With a nod of affirmation she moved forward. “Actually, I chose the back door because of the proximity of the table. Considering the circumstance it shouldn’t have mattered to me at all, but I wanted to save him the embarrassment of being dragged the full length of the bar. Even so, many of the patrons were already applauding and toasting in our direction. Once outside I turned loose of him and he immediately fell to the ground. Too drunk to stand on his own, I propped him against the wall; his knees wobbled and he slumped a bit, but remained upright. I knew at that point trying to communicate with him was a lost cause—he was a lost cause.”
Miss Jones paused again.
“I see Miss Jones. A lost cause—hmmm. A lost enough cause it wouldn’t really matter if you carved him up and left him in an alley to bleed out?”

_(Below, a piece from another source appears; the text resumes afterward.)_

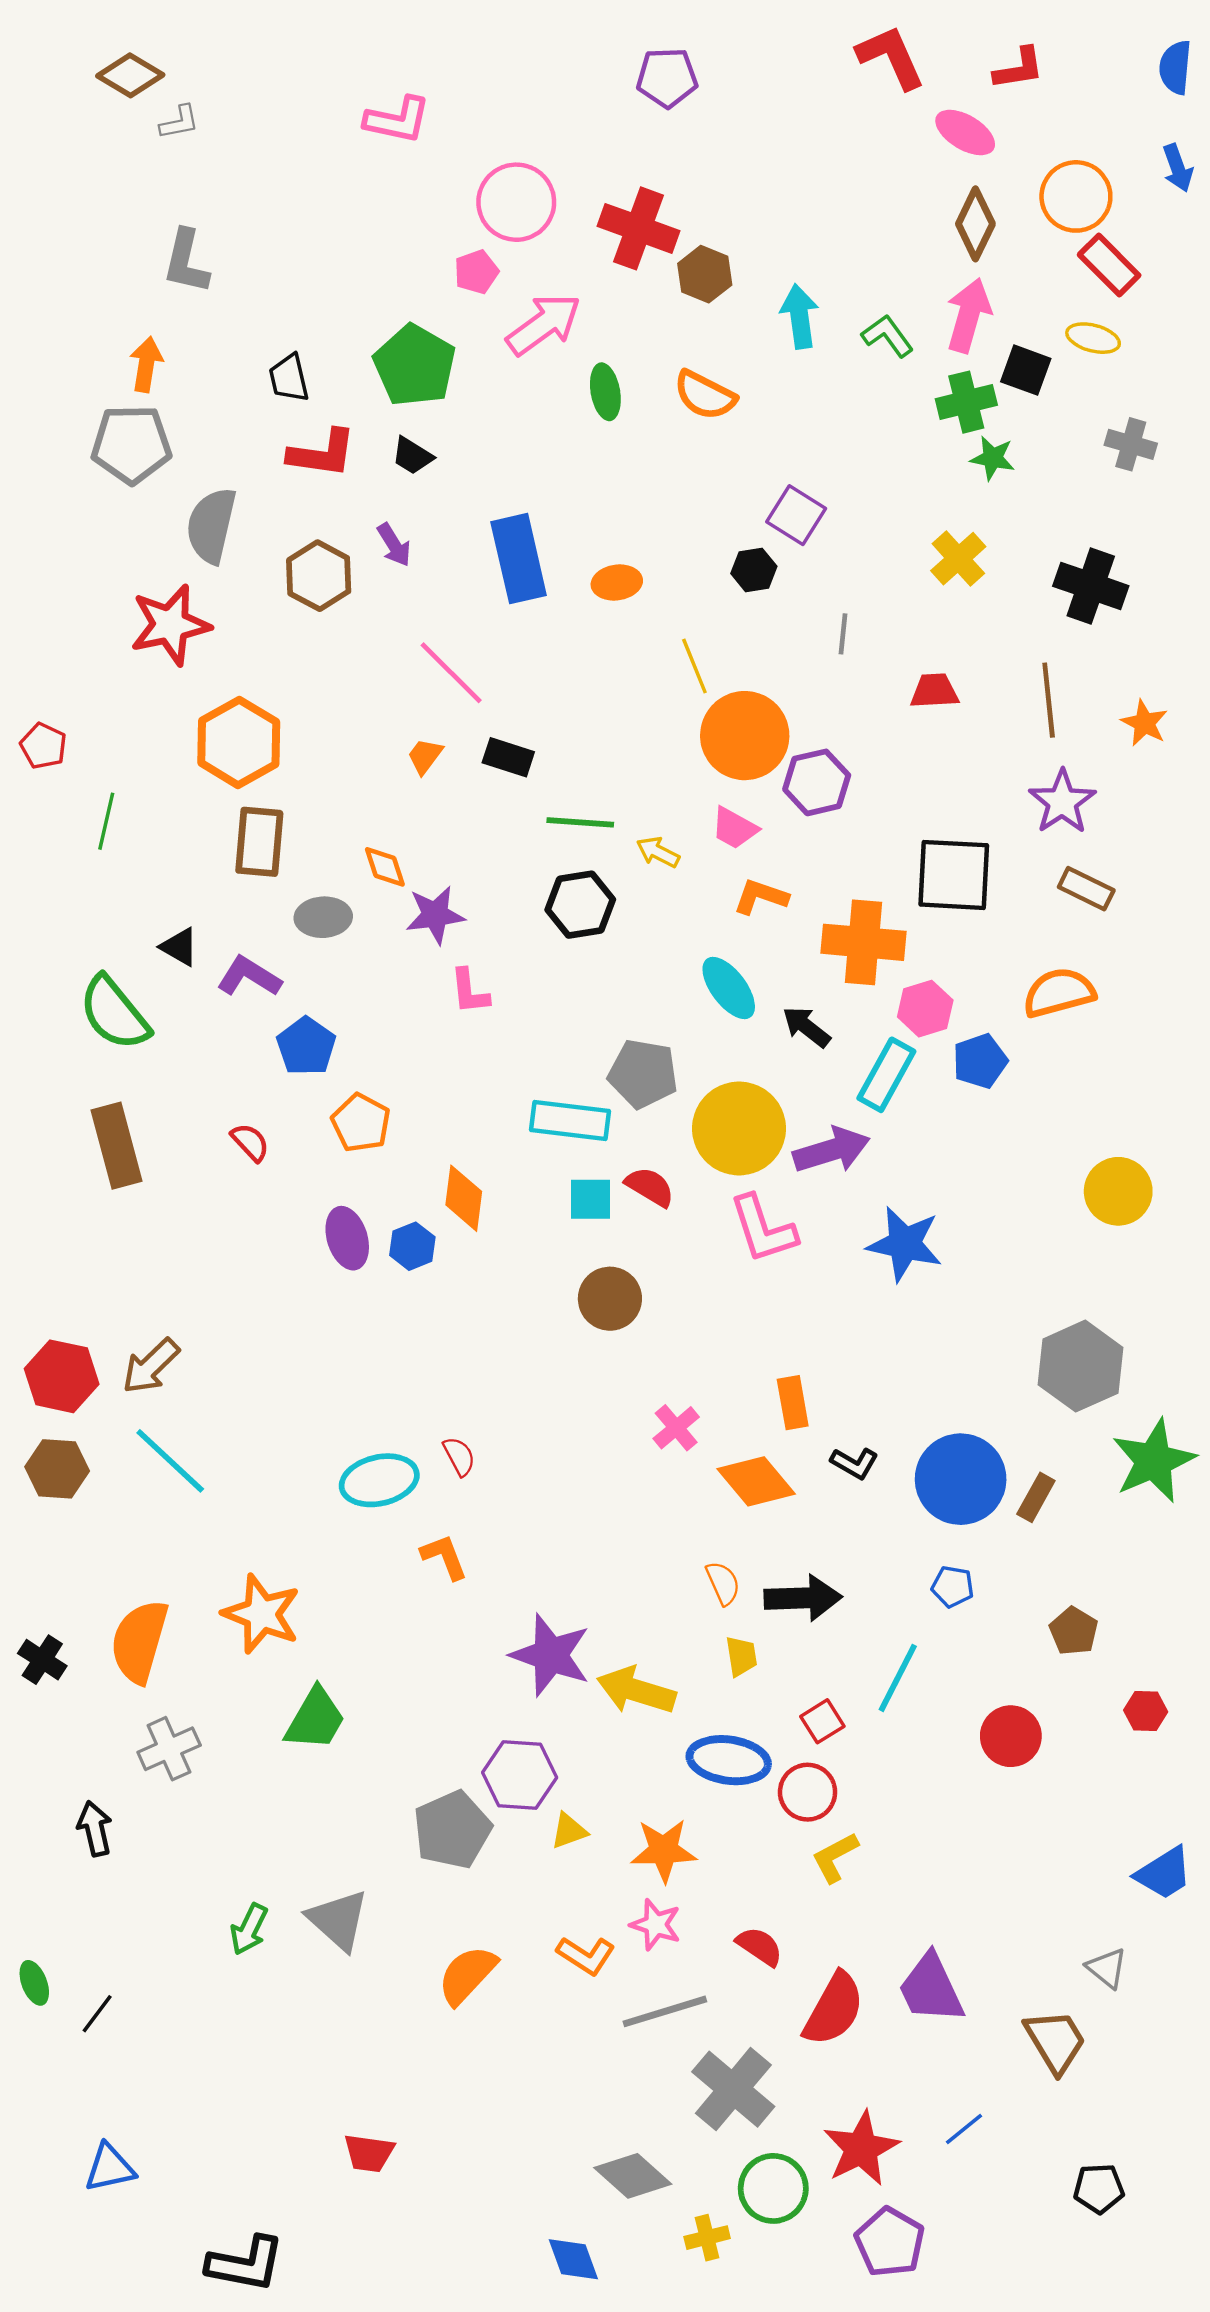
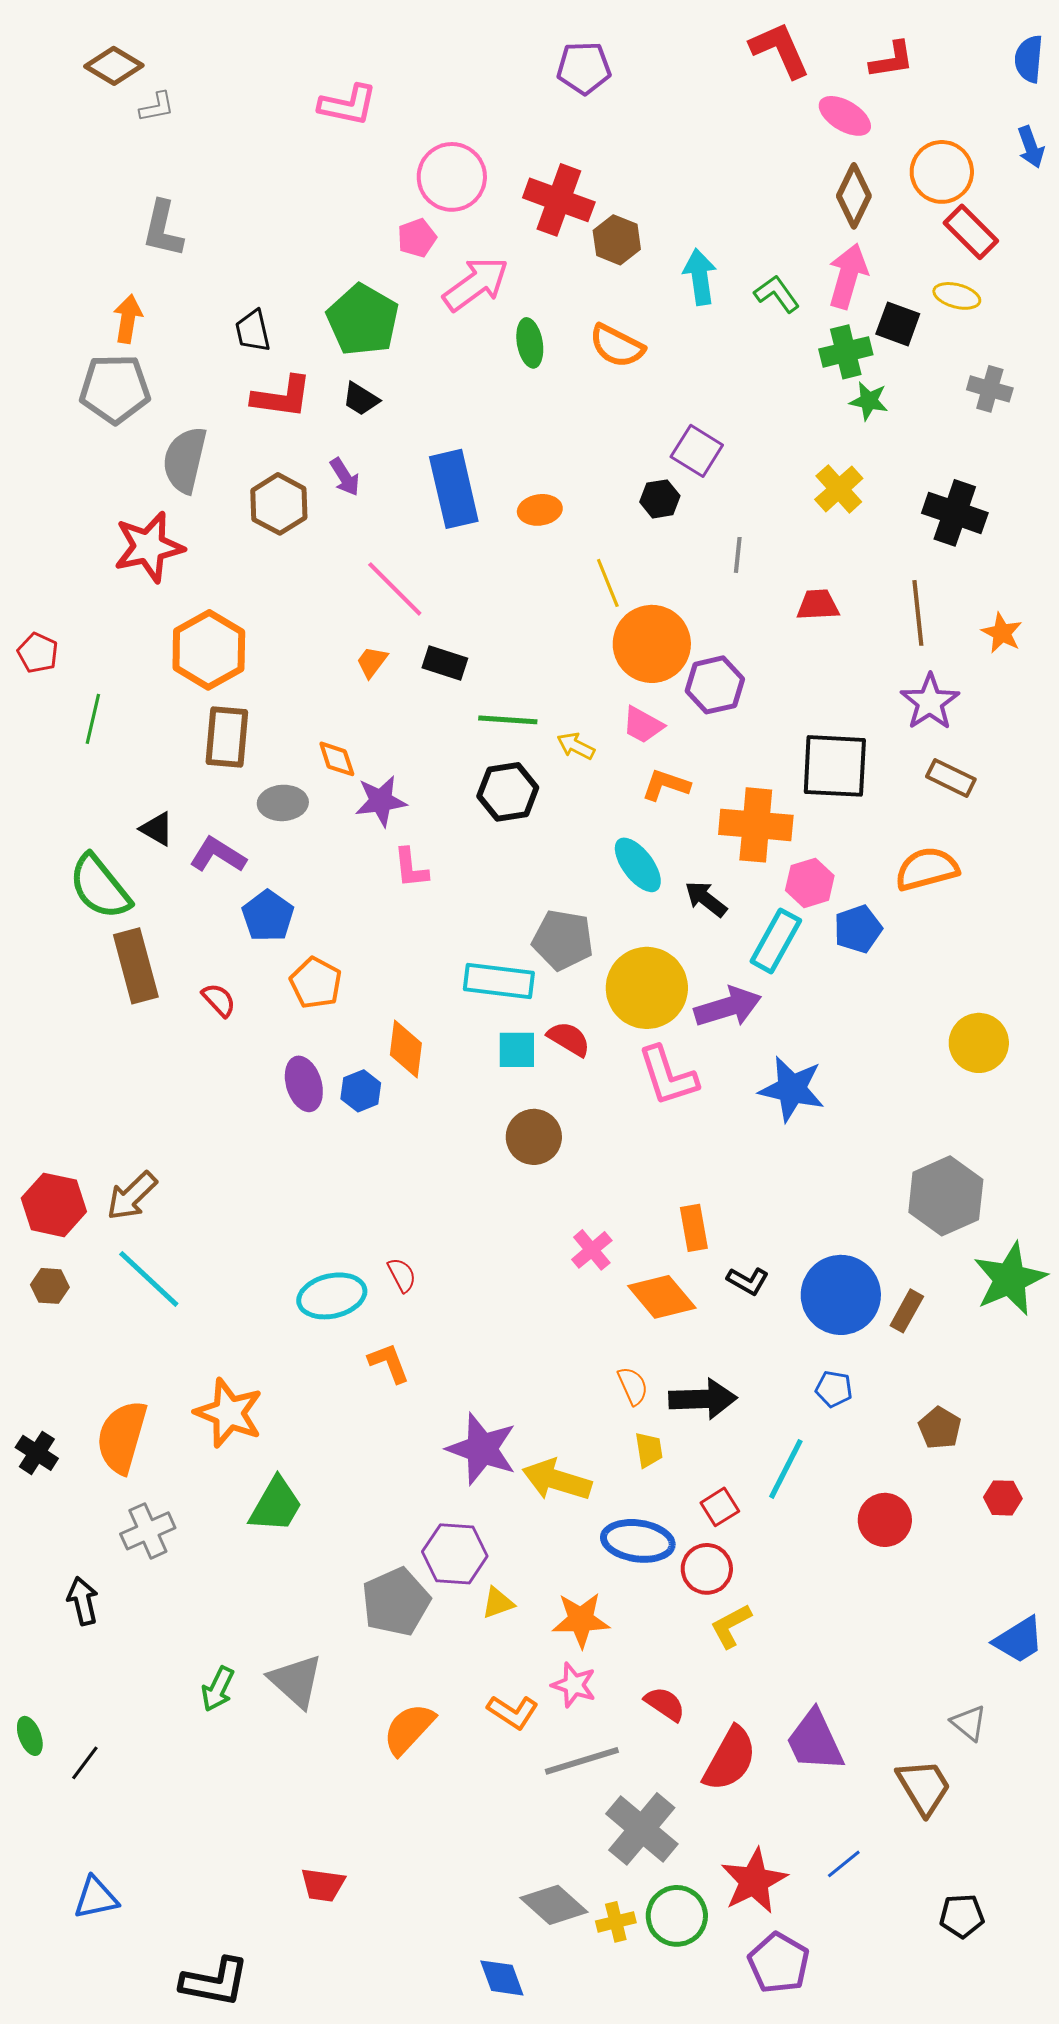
brown rectangle: (117, 1146) -> (136, 966), moved
brown hexagon: (57, 1469) -> (50, 1286), size x0.7
yellow cross: (707, 2238) -> (616, 1922), moved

She shook her head in opposition. “With all due respect, you’ve obviously not questioned your client nearly well enough, Mr. Prosecutor. I heard the door open behind us. Turns out the woman straddling him in the bar was the jealous type. She was wielding a knife and pushed me to the ground. Like a cat she was on top of me. With a wild look in her eyes she laughed and told me I wasn’t his first choice. She must have been satisfied with me knowing that because she leapt from me to him in a flash. In a fit of rage she separated your client from his manhood in one downward motion and tossed the evidence in a dumpster. She muttered something about taking out the trash before running down the alley. While waiting on the authorities’ arrival the bartender cleaned and bandages my scrapes. We had a nice conversation. As I said before Mr. Mendoza is a habitual liar. I came to understand that his assailant was also his wife of thirteen years, to whom he was still married.”